Quando morava no Brasil e dançava na companhia de dança de Lia Rodrigues, localizada na favela da Maré, subúrbio carioca, o bailarino Volmir Cordeiro não desgrudava o olhar de figuras marginalizadas que transitavam pelo pedaço. Desta observação atenta criou-se o tema de Céu, espetáculo do artista hoje residente na França e que será apresentado pela primeira vez em São Paulo dias 8, 9 e 10 de setembro, sexta e sábado, às 20h, e domingo, 17h, na Sala de Espetáculos 2 do SESC Belenzinho.
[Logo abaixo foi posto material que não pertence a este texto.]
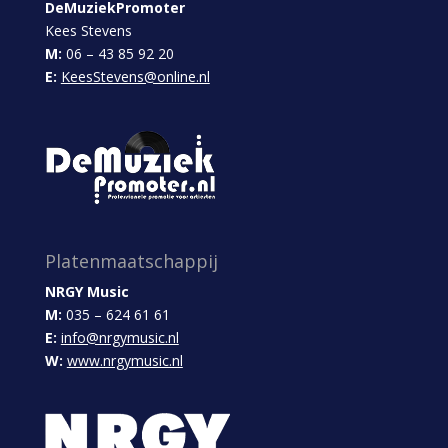
DeMuziekPromoter
Kees Stevens
M:
06 – 43 85 92 20
E:
KeesStevens@online.nl
Platenmaatschappij
NRGY Music
M:
035 – 624 61 61
E:
info@nrgymusic.nl
W:
www.nrgymusic.nl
O projeto tem apoio do Institut Français.

Considerado por seu criador uma “dança de posturas”, o solo traça uma espécie de parentesco corporal com a imagem dos corpos das pessoas com quem o bailarino cruzava no morro do Rio de Janeiro. Imagens que perdeu de vista depois de sua ida para Angers, cidade a 300 km de Paris. Neste contexto eurocêntrico e com menos inflexões sociais, já não encontrou com tanta frequência as figuras marginalizadas que faziam parte da sua rotina.
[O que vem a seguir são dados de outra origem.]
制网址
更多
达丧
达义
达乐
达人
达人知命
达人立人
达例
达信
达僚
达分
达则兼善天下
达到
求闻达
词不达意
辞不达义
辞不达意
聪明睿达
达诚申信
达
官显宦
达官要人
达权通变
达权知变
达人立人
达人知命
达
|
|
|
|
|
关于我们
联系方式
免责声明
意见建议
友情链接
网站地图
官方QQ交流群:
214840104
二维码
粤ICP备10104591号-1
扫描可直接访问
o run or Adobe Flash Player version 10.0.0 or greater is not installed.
No espetáculo de 30 minutos, criado em 2012 como parte do mestrado que concluía na França -, Volmir parte, ainda, da ideia de que o céu é um espaço infinito e sem hierarquias, onde não existe a diferença entre as pessoas. Aliando a esse concento a ideia de se expor, o bailarino convida o público a lhe conhecer. Nessa intenção, dança com um figurino que “veste a nudez”, nas suas palavbras. Trata-se de um collant transparente que vai da barriga aos joelhos, deixando seu sexo à mostra. “É uma roupa que produz estranhamento, porosidade e fricção, além de ser muito frágil, aumentando ainda mais esse aspecto da exposição”, explica o artista.
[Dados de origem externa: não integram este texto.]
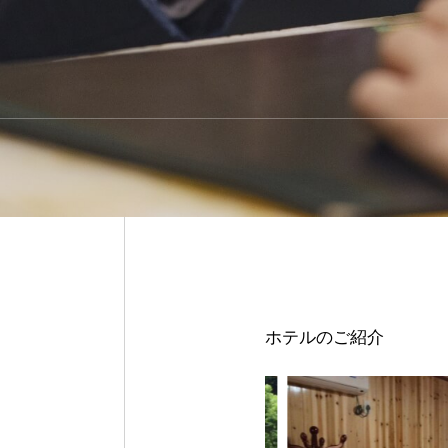
ホテルのご紹介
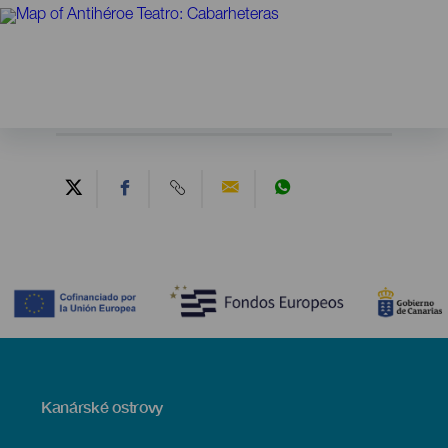
Contenido
Menú
Kanárské ostrovy
Footer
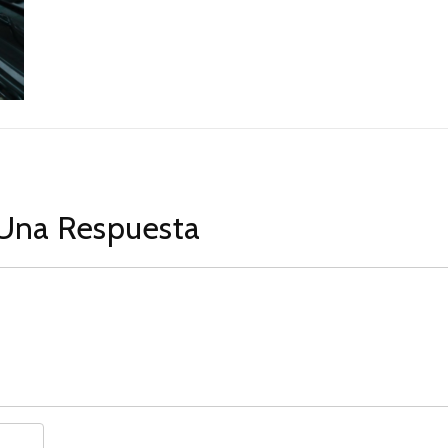
Una Respuesta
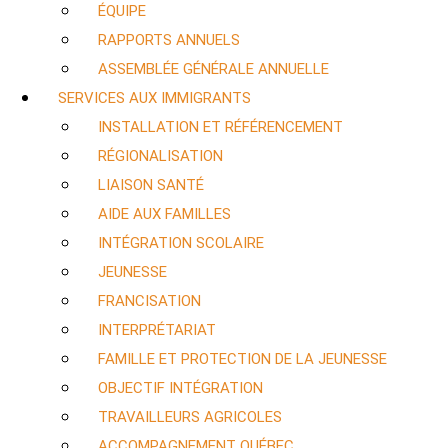
ÉQUIPE
RAPPORTS ANNUELS
ASSEMBLÉE GÉNÉRALE ANNUELLE
SERVICES AUX IMMIGRANTS
INSTALLATION ET RÉFÉRENCEMENT
RÉGIONALISATION
LIAISON SANTÉ
AIDE AUX FAMILLES
INTÉGRATION SCOLAIRE
JEUNESSE
FRANCISATION
INTERPRÉTARIAT
FAMILLE ET PROTECTION DE LA JEUNESSE
OBJECTIF INTÉGRATION
TRAVAILLEURS AGRICOLES
ACCOMPAGNEMENT QUÉBEC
O tom do espetáculo é performático – parte da ação. Não há uma narrativa tradicional que permeia a obra. A luz escolhida por Volmir também é expositiva e sem movimentos. Na trilha sonora, um desfecho musical que reconecta Volmir ao Brasil: a canção Peixe, dos Doces Bárbaros (grupo musical do período tropicalista, dos anos 1970, composto por Maria Bethânia, Gal Costa, Caetano Veloso e Giblerto Gil), que, com a repetição dos versos “Peixe, deixa eu te ver, peixe, deixa eu te ver, peixe”, também elucida a proposta de aproximação de Volmir com o público.

Céu nasceu no Mestrado em Dança, Criação e Performance, sediado no Centro Nacional de Dança Contemporânea (CNDC), dirigido pela coreógrafa Emmanuelle Huynh, em parceria com Universidade Paris VIII e a Escola de Belas Artes de Angers, na França. Foi com esse espetáculo que Volmir se lançou no mercado da dança como coreógrafo profissional.

Apresentado com frequência na França, o espetáculo esteve em países como Canadá, Cuba, Bélgica, Alemanha e Espanha. No Brasil, Volmir dançou Céu apenas no Rio de Janeiro e em Cuiabá. Depois de passar pelo Brasil, o artista – que esteve em agosto em turnê pelo Chile e Argentina, tem agenda na França, Bélgica e Inglaterra, com outros espetáculos de seu repertório.